Cuando el azar reparte mal dadas se ceba con las mujeres, niños y niñas, y sus vidas se instrumentalizan para no valer nada. Los informes de UNICEF, la OMS y Naciones Unidades, entre otros, son demoledores. Es entonces cuando la deshumanización hace un pacto con el azar y la anestesia penetra en nuestros poros occidentales para que el espejismo de la felicidad siga brillando, para que no nos afecte "la mala suerte" de las otras. Y así justificamos un individualismo atroz al que, al parecer, nos aboca el azar. Así son más fáciles de soportar ciertas cosas, ciertas noticias, ciertas acciones que nos apartan de la humanidad. La culpa es del azar. Y ya. 

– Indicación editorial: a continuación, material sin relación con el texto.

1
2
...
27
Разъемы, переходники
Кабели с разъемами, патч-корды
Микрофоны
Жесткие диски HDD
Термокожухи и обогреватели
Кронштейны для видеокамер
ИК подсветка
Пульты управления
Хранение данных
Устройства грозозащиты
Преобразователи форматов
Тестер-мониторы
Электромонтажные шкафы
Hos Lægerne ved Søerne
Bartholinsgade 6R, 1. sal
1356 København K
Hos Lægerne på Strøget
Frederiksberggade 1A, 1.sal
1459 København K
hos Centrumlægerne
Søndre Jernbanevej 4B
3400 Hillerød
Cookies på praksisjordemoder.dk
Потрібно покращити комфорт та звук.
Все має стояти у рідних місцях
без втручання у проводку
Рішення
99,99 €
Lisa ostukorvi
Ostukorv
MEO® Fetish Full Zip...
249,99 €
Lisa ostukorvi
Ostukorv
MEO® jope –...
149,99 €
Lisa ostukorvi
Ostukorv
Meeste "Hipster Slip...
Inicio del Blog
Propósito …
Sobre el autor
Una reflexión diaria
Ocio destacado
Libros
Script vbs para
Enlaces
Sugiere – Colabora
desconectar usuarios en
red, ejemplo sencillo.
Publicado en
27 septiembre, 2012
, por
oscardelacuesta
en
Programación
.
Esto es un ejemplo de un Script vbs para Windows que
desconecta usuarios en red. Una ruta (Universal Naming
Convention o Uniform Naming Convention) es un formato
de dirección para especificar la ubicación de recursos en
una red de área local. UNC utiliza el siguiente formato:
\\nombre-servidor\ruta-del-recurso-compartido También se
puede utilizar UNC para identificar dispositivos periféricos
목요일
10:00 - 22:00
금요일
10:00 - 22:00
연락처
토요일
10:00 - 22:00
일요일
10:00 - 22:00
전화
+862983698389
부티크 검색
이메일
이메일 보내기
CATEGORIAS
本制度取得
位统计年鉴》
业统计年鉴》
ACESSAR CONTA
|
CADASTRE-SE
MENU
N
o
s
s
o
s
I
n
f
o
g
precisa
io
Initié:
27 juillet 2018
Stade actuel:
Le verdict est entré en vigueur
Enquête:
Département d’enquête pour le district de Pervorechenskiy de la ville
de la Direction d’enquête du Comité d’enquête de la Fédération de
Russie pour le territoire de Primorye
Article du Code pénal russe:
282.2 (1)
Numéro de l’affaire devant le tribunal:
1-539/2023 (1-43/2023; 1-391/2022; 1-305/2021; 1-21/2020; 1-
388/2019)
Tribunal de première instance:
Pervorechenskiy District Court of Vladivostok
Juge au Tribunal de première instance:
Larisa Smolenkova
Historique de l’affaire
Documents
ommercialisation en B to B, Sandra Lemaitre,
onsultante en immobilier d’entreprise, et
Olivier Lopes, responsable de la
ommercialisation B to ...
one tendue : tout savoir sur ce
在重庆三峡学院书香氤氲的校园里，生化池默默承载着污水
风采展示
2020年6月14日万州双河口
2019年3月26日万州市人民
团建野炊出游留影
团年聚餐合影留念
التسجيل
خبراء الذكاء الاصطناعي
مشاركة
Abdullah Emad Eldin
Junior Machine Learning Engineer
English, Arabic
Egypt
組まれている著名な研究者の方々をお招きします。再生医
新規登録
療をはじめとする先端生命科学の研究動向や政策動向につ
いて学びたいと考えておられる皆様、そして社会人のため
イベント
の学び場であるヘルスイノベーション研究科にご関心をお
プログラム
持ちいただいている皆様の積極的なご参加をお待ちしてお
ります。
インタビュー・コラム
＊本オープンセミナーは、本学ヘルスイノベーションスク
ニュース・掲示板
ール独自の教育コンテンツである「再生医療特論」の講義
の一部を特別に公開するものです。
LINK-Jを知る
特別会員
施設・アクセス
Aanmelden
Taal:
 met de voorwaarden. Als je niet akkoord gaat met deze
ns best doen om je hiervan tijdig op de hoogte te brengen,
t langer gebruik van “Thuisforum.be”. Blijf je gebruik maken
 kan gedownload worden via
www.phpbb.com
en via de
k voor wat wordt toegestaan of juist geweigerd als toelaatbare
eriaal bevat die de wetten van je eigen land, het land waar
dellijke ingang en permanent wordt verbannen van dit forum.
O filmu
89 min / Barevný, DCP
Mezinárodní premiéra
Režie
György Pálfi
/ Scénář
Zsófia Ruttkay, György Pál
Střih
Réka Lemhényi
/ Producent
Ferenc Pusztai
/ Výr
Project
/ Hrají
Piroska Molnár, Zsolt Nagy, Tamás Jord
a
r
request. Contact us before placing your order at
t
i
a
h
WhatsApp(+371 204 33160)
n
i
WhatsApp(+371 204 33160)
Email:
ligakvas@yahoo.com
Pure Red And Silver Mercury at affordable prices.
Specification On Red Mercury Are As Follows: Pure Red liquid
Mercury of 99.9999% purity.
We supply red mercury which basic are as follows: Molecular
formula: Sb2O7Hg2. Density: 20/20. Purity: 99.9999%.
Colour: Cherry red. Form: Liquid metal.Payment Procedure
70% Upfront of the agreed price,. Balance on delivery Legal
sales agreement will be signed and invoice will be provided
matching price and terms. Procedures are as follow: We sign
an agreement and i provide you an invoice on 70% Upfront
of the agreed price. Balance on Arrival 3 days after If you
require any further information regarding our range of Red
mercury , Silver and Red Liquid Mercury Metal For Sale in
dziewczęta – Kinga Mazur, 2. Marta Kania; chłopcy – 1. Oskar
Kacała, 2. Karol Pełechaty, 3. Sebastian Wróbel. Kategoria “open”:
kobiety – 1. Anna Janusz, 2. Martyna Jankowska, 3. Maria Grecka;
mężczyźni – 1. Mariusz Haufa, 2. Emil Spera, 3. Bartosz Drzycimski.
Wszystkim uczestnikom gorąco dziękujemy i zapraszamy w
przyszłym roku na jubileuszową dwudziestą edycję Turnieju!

Quizás el azar sea la consecuencia de un plan perfecto para salvar nuestra carta de Navidad. Así no desviamos la atención en cosas vitales que ocurren en la otra punta del mundo y que pueden revolvernos, interpelarnos como humanidad. Así la atención no se clava en un exterminio, ni en las decisiones testosterónicas y capitalistas de mandatarios despiadados, sencillamente porque la culpa es del azar, no os despistéis. 

Al final, en esta parte del mundo nos vemos observando, casi hipnotizados (o idiotizados), un décimo de lotería, como hace Claudia cada mañana, encomendándonos al azar y con la esperanza de que no nos cambien el cuento de Navidad.